Promiscuous partnering and independent activity of MexB, the multidrug transporter protein from Pseudomonas aeruginosa

The MexAB–OprM drug efflux pump is central to multidrug resistance of Pseudomonas aeruginosa. The ability of the tripartite protein to confer drug resistance on the pathogen is crucially dependent on the presence of all three proteins of the complex. However, the role of each protein in the formation of the intact functional complex is not well understood.
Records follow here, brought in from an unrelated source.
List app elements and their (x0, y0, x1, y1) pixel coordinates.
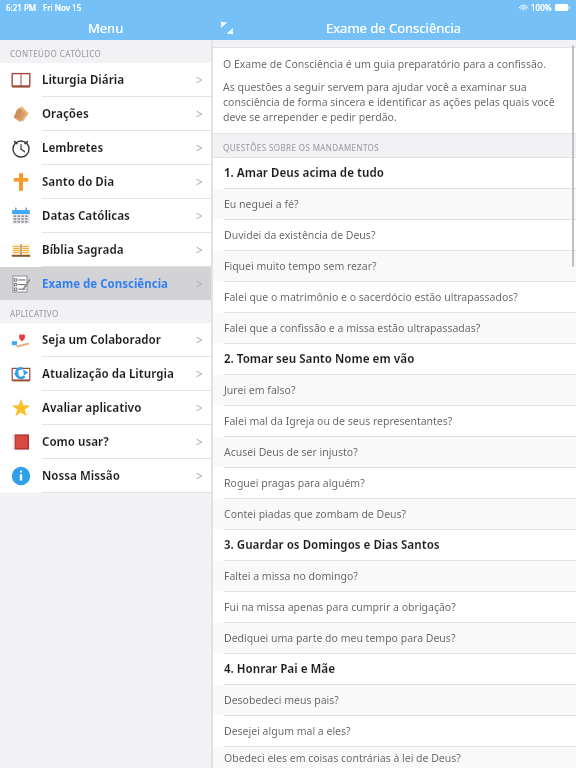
button[interactable]: Falei que o matrimônio e o sacerdócio es… (213, 282, 576, 312)
staticText: Desejei algum mal a eles? (224, 724, 351, 738)
staticText: APLICATIVO (10, 308, 59, 319)
button[interactable]: Atualização da Liturgia (0, 357, 211, 390)
button[interactable]: 1. Amar Deus acima de tudo (213, 158, 576, 188)
button[interactable]: Orações (0, 97, 211, 130)
staticText: Obedeci eles em coisas contrárias à lei … (224, 751, 461, 765)
button[interactable]: Desobedeci meus pais? (213, 685, 576, 715)
staticText: QUESTÕES SOBRE OS MANDAMENTOS (223, 142, 380, 153)
button[interactable]: 3. Guardar os Domingos e Dias Santos (213, 530, 576, 560)
staticText: Falei que a confissão e a missa estão ul… (224, 321, 481, 335)
staticText: Exame de Consciência (42, 276, 168, 292)
staticText: Datas Católicas (42, 208, 130, 224)
staticText: Liturgia Diária (42, 72, 125, 88)
staticText: Falei que o matrimônio e o sacerdócio es… (224, 290, 518, 304)
staticText: Eu neguei a fé? (224, 197, 299, 211)
button[interactable]: Avaliar aplicativo (0, 391, 211, 424)
button[interactable]: Faltei a missa no domingo? (213, 561, 576, 591)
button[interactable]: Acusei Deus de ser injusto? (213, 437, 576, 467)
button[interactable]: Contei piadas que zombam de Deus? (213, 499, 576, 529)
button[interactable]: Santo do Dia (0, 165, 211, 198)
button[interactable]: Expandir (215, 16, 239, 40)
staticText: 4. Honrar Pai e Mãe (224, 661, 336, 677)
staticText: Seja um Colaborador (42, 332, 161, 348)
staticText: 100% (531, 2, 552, 13)
button[interactable]: Seja um Colaborador (0, 323, 211, 356)
staticText: Falei mal da Igreja ou de seus represent… (224, 414, 453, 428)
staticText: As questões a seguir servem para ajudar … (223, 80, 564, 124)
staticText: Bíblia Sagrada (42, 242, 124, 258)
button[interactable]: Liturgia Diária (0, 63, 211, 96)
button[interactable]: Fiquei muito tempo sem rezar? (213, 251, 576, 281)
button[interactable]: Como usar? (0, 425, 211, 458)
button[interactable]: Eu neguei a fé? (213, 189, 576, 219)
staticText: Nossa Missão (42, 468, 120, 484)
staticText: Duvidei da existência de Deus? (224, 228, 376, 242)
button[interactable]: Nossa Missão (0, 459, 211, 492)
button[interactable]: Falei que a confissão e a missa estão ul… (213, 313, 576, 343)
staticText: Acusei Deus de ser injusto? (224, 445, 358, 459)
button[interactable]: 4. Honrar Pai e Mãe (213, 654, 576, 684)
button[interactable]: Desejei algum mal a eles? (213, 716, 576, 746)
staticText: 3. Guardar os Domingos e Dias Santos (224, 537, 440, 553)
staticText: 1. Amar Deus acima de tudo (224, 165, 384, 181)
button[interactable]: Roguei pragas para alguém? (213, 468, 576, 498)
staticText: Contei piadas que zombam de Deus? (224, 507, 407, 521)
staticText: Exame de Consciência (326, 19, 462, 37)
button[interactable]: Fui na missa apenas para cumprir a obrig… (213, 592, 576, 622)
staticText: Faltei a missa no domingo? (224, 569, 358, 583)
button[interactable]: Jurei em falso? (213, 375, 576, 405)
button[interactable]: Lembretes (0, 131, 211, 164)
staticText: Avaliar aplicativo (42, 400, 142, 416)
button[interactable]: Datas Católicas (0, 199, 211, 232)
staticText: Fri Nov 15 (43, 2, 82, 13)
staticText: 2. Tomar seu Santo Nome em vão (224, 351, 415, 367)
button[interactable]: Falei mal da Igreja ou de seus represent… (213, 406, 576, 436)
staticText: Jurei em falso? (224, 383, 296, 397)
staticText: Desobedeci meus pais? (224, 693, 339, 707)
staticText: 6:21 PM (6, 2, 37, 13)
staticText: Roguei pragas para alguém? (224, 476, 365, 490)
button[interactable]: Exame de Consciência (0, 267, 211, 300)
staticText: Santo do Dia (42, 174, 115, 190)
staticText: Orações (42, 106, 89, 122)
staticText: Fui na missa apenas para cumprir a obrig… (224, 600, 456, 614)
staticText: CONTEÚDO CATÓLICO (10, 48, 102, 59)
staticText: Como usar? (42, 434, 109, 450)
staticText: Menu (88, 19, 124, 37)
button[interactable]: Menu (80, 17, 132, 39)
staticText: Atualização da Liturgia (42, 366, 174, 382)
staticText: Dediquei uma parte do meu tempo para Deu… (224, 631, 456, 645)
staticText: O Exame de Consciência é um guia prepara… (223, 57, 546, 71)
button[interactable]: Dediquei uma parte do meu tempo para Deu… (213, 623, 576, 653)
button[interactable]: Obedeci eles em coisas contrárias à lei … (213, 747, 576, 768)
staticText: Lembretes (42, 140, 104, 156)
button[interactable]: Bíblia Sagrada (0, 233, 211, 266)
button[interactable]: Duvidei da existência de Deus? (213, 220, 576, 250)
button[interactable]: 2. Tomar seu Santo Nome em vão (213, 344, 576, 374)
staticText: Fiquei muito tempo sem rezar? (224, 259, 377, 273)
One of the key questions relates to the (in)ability of MexB to act independently of its cognitive partners, MexA and OprM. In the present study, we have demonstrated that, in the absence of MexA and OprM, MexB can: (i) recruit AcrA and TolC from Escherichia coli to form a functional drug-efflux complex; (ii) transport the toxic compound ethidium bromide in a Gram-positive organism where the periplasmic space and outer membrane are absent; and (iii) catalyse transmembrane chemical proton gradient (ΔpH)-dependent drug transport when purified and reconstituted into proteoliposomes. Our results represent the first evidence of drug transport by an isolated RND (resistance–nodulation–cell division)-type multidrug transporter, and provide a basis for further studies into the energetics of RND-type transporters and their assembly into multiprotein complexes.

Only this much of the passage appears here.